Tuesday, June 24, 2014

Virginia Cuts Crab Harvest

But not very much: Va. officials reduce female blue crab harvest limit
Whatever the reason, the number of female blue crabs in the Chesapeake have fallen below the level considered safe, and state officials on Tuesday made a move they hope will reverse the trend.

The Virginia Marine Resources Commission voted to reduce the pounds of female crabs watermen can harvest in the Chesapeake Bay by 10 percent starting on July 5. The rule will last for one year.

Female crab numbers have fallen to an estimated 69 million, just below the minimum of 70 million, according to most recent annual winter survey of crabs. Overall, crabs are at their lowest levels since 2008.

The last time the number of females fell this low was in 2002, when 55 million were present.
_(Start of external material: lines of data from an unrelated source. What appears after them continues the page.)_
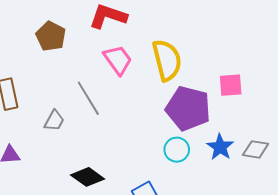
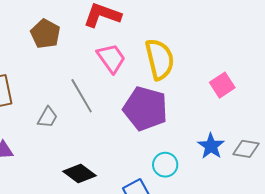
pink square: (231, 85) -> (222, 85), turned -30
purple pentagon: (188, 108) -> (145, 109), moved
cyan circle: (177, 150) -> (165, 165), moved

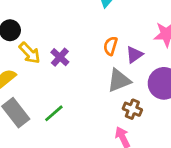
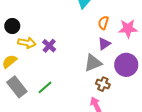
orange semicircle: (111, 46) -> (103, 23), moved
yellow arrow: (30, 53) -> (27, 43), turned -36

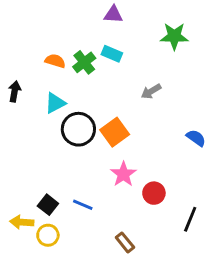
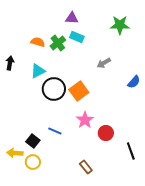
purple triangle: (113, 14) -> (72, 18), moved
blue semicircle: (196, 138) -> (134, 82), moved, turned 96
blue line: (83, 205) -> (55, 131), moved
black line: (190, 219) -> (131, 151), turned -42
The estimates are based on samples from 1,500 sites around the bay.

The 10-percent reduction will be achieved by lowering bushel limits on female crabs.
A 10% reduction is probably within the noise band of the population estimates, and almost certainly within the error (shortage) on the reported harvest, so the reduction is mostly for appearances.  If they were serious about protecting crabs, they'd cut back the harvest more like 20-50%.
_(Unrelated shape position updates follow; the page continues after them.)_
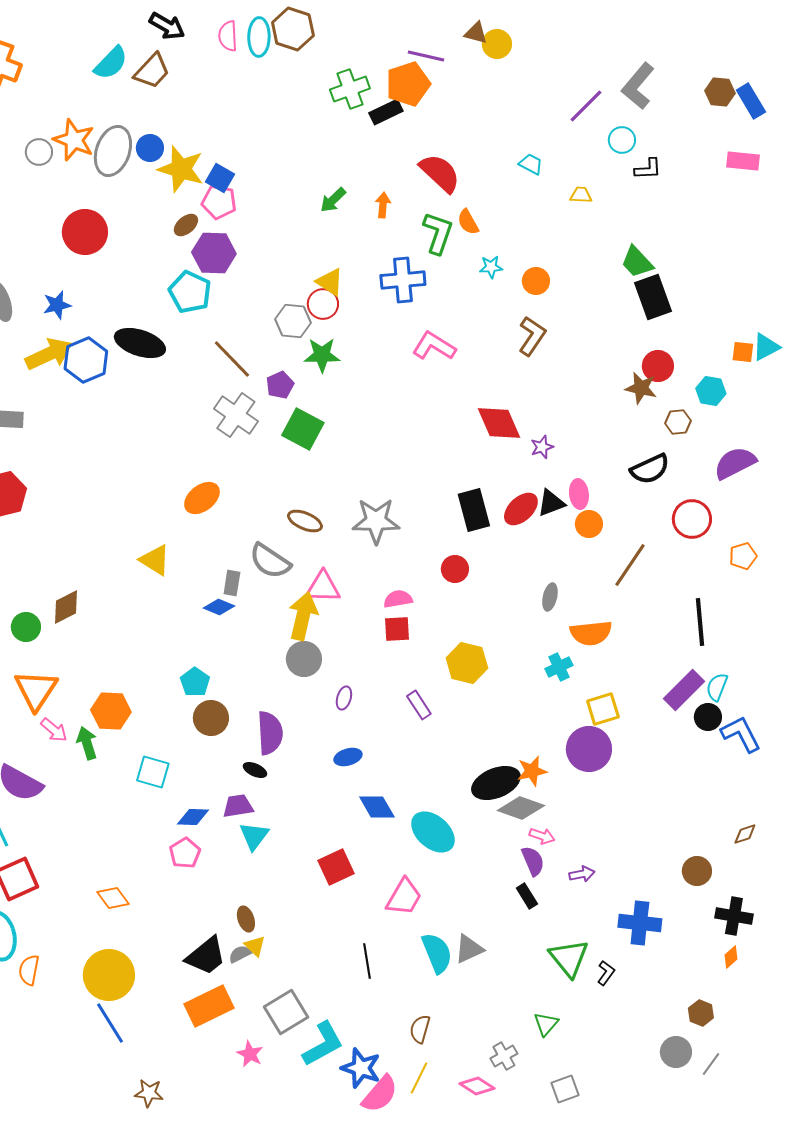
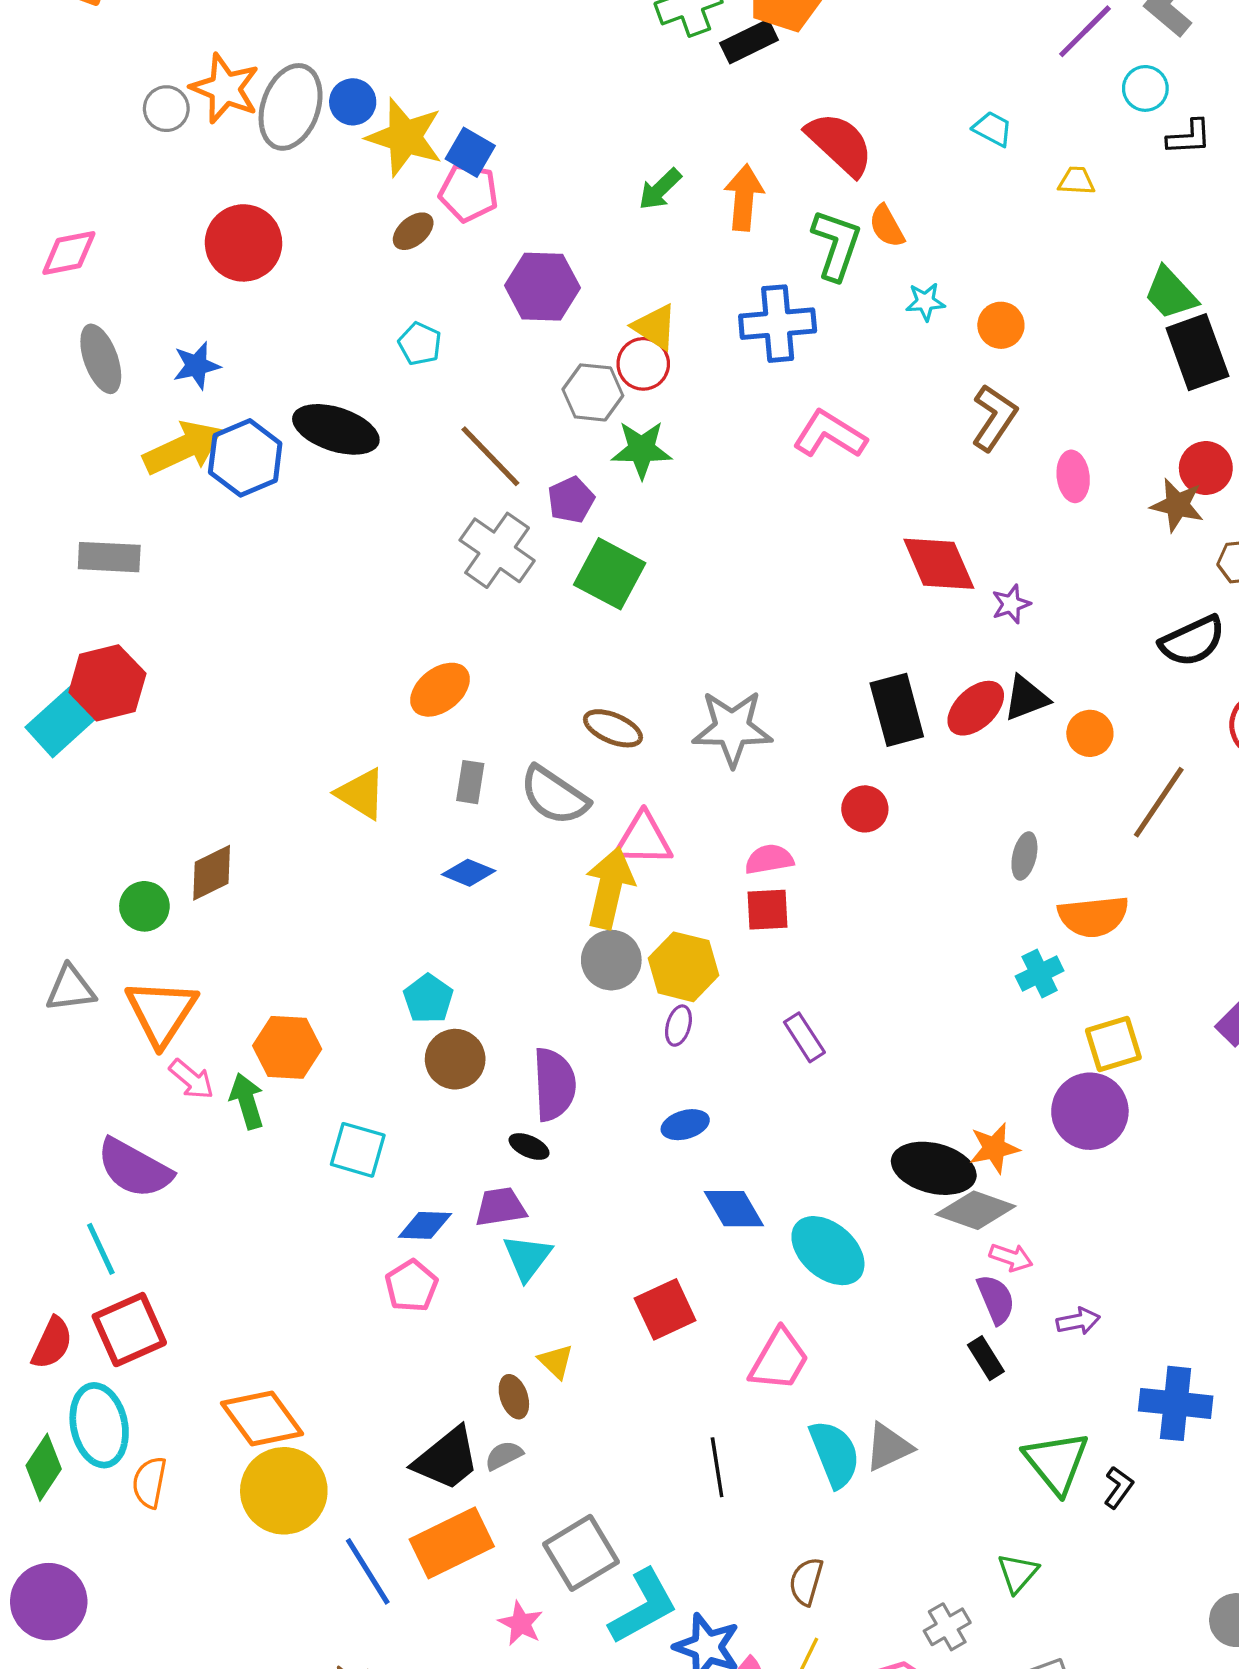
orange arrow: (383, 205) -> (744, 198), size x1.5
purple hexagon: (214, 253) -> (542, 287), moved
cyan pentagon: (190, 292) -> (420, 344), size x0.6
pink ellipse: (579, 494) -> (1073, 476), moved
gray rectangle: (232, 583) -> (470, 782), moved
yellow hexagon: (467, 663) -> (684, 967), moved
black ellipse: (496, 783) -> (934, 1168), turned 36
orange diamond: (113, 898) -> (262, 1419), moved, size x1.5
yellow triangle: (255, 946) -> (556, 1361), moved
blue line: (110, 1023) -> (368, 1571), moved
That said, crab recruitment and harvest is highly variable from year to year without much apparent cause (it's probably weather), and it's just as likely for there to be a banner crop next year, and if that happens they'll be quick to claim credit.
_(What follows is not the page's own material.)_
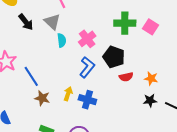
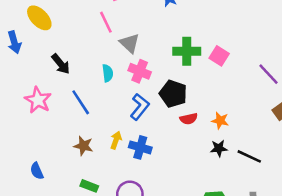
black arrow: (26, 22) -> (61, 64), moved
gray triangle: (52, 22) -> (130, 43), moved
pink cross: (87, 39) -> (140, 71), turned -30
blue line: (31, 76) -> (81, 102), moved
In other crab news, Crabs cringe at sound of predators
In horror flicks, creepy soundtracks are used to help scare the living daylights out of people. In a lab, two researchers used a similar device to freak out mud crabs in an effort to prove they can hear.

The researchers placed the crabs in a big tank and piped in sounds commonly made by fish that eat them. The crabs were scared stiff.

When mating calls and nest defense grunts of hardhead catfish and black drum fish played through an underwater speaker, the crabs didn’t dare venture out to dine on the juicy, defenseless juvenile clams the researchers set out for them.
I wonder if they've learned to fear watermen's voices.